Bank has just declared that the state owned bank decided to reduce its prime lending rate to a great extent i.e. by 75 basis points from November 10, 2008. But, the Banks have already cut their lending rates. However, Banks are yet to cut off the lending rates.
The oriental Bank of Commerce has cut its lending rate on home loans up to Rs. 30 lacs. The Bank has also reduced its lending rate on education loan. Of course, this venture on the part of the banks are going to be very beneficial for the prospective borrowers of loan who have been since long cherishing the dream of purchasing real estate in India. The availability of the housing loans in the country is one of the main factors behind the boom in the real estate industry in India. This loan can be obtained not only for construction of new house but this loan can also be utilised to renovate or extend a house or even purchase real estate or pay the stamp duty. Besides the aforementioned banks there are other financing companies in the country like HDFC who offer loans. These banks also offer home loan to enable people to realise their dream pertaining to real estate at decent rates.

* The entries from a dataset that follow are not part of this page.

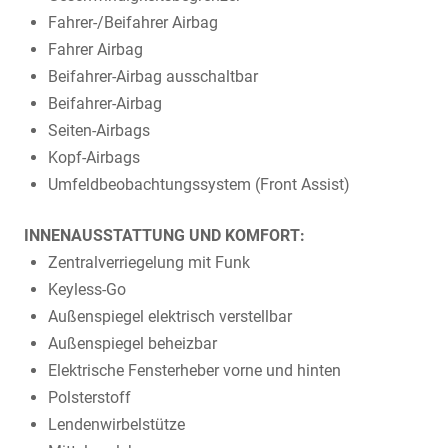
Fahrer-/Beifahrer Airbag
Fahrer Airbag
Beifahrer-Airbag ausschaltbar
Beifahrer-Airbag
Seiten-Airbags
Kopf-Airbags
Umfeldbeobachtungssystem (Front Assist)
INNENAUSSTATTUNG UND KOMFORT:
Zentralverriegelung mit Funk
Keyless-Go
Außenspiegel elektrisch verstellbar
Außenspiegel beheizbar
Elektrische Fensterheber vorne und hinten
Polsterstoff
Lendenwirbelstütze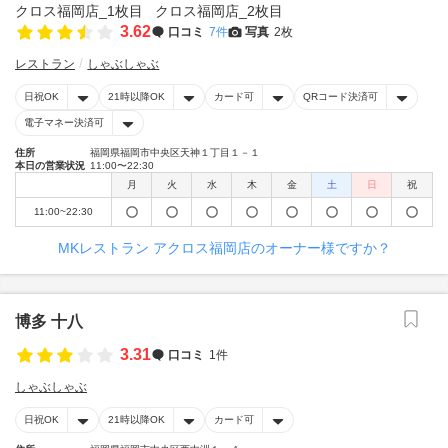
3.62
口コミ
7件
写真
2枚
レストラン
しゃぶしゃぶ
日祝OK
21時以降OK
カード可
QRコード決済可
電子マネー決済可
住所
福岡県福岡市中央区天神１丁目１－１
本日の営業状況
11:00〜22:30
月
火
水
木
金
土
日
祝
11:00~22:30
MKレストラン アクロス福岡店のオーナー様ですか？
博多 十八
3.31
口コミ
1件
しゃぶしゃぶ
日祝OK
21時以降OK
カード可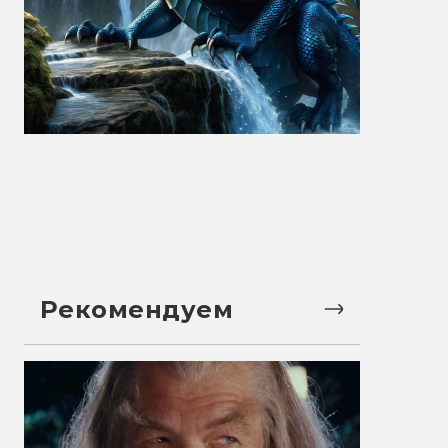
Рекомендуем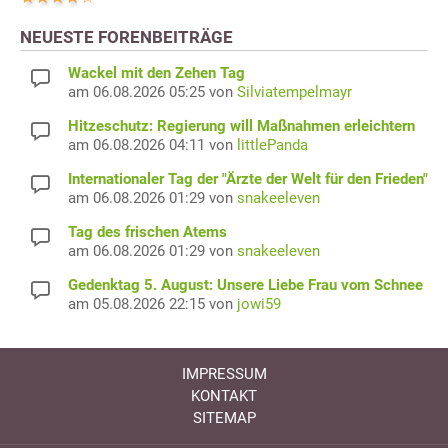
NEUESTE FORENBEITRÄGE
Wackel mit den Zehen Tag
am 06.08.2026 05:25 von
Silviatempelmayr
Hitzeschutz: Regierung will Maßnahmen erleichtern
am 06.08.2026 04:11 von
littlePanda
Internationaler Tag der "Ärzte der Welt für den Frieden"
am 06.08.2026 01:29 von
snakeeleven
Tag des frischen Atems
am 06.08.2026 01:29 von
snakeeleven
Gedenktag 5. August: Unsere Liebe Frau vom Schnee
am 05.08.2026 22:15 von
jowi59
IMPRESSUM
KONTAKT
SITEMAP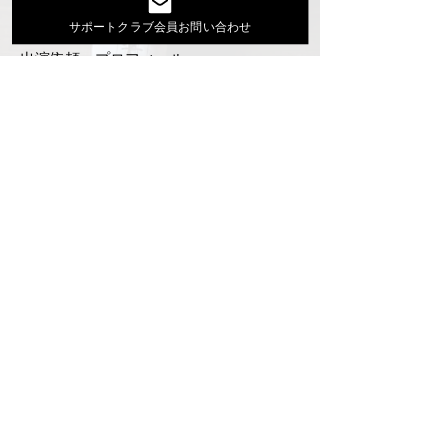
Youtube
サポートクラブ会員お問い合わせ
活動スケジュール
出演依頼・プロフィール
通信販売
ファンクラブ
Instagram
ディスコグラフィ
▶︎大地あきお最新曲はYoutubeでcheck！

Whenever, you consider home loan one has to have good knowledge of the rate of interest that are being taken from the borrower in return for the loan lent. This rate of interest is classified into two types which are fixed and floating. There are different kinds of clients in the loan market. Some would like the fixed rate of interest whereas; there are others who would like to have the floating rate of interest. Both the rates do not have identical repayment structure. If you have adopted the fixed rate you will have the same stable rate of interest throughout the loan repayment period. However, a borrower must make it a point that he does not delay any instalment. Otherwise, the borrower may have to bear the penalty for delay. On the contrary, the floating rate is not stable or does not remain same during the repayment term. It does fluctuate and one has got to bear the rise in its rate. But, the floating rate is suitable for you only if you are able to pay of the loan quickly. This rate will also suit you if you are capable of making additional repayments.
Clients of housing loans must also be aware of the hidden charges, if there is any. At times, it is also found that there are a lot of restrictions associated with a loan when its house loan interest rates is low. An individual must make it a point not to delay any instalment as such an act on the part of the borrower may lead to penalty in the form of extra cost.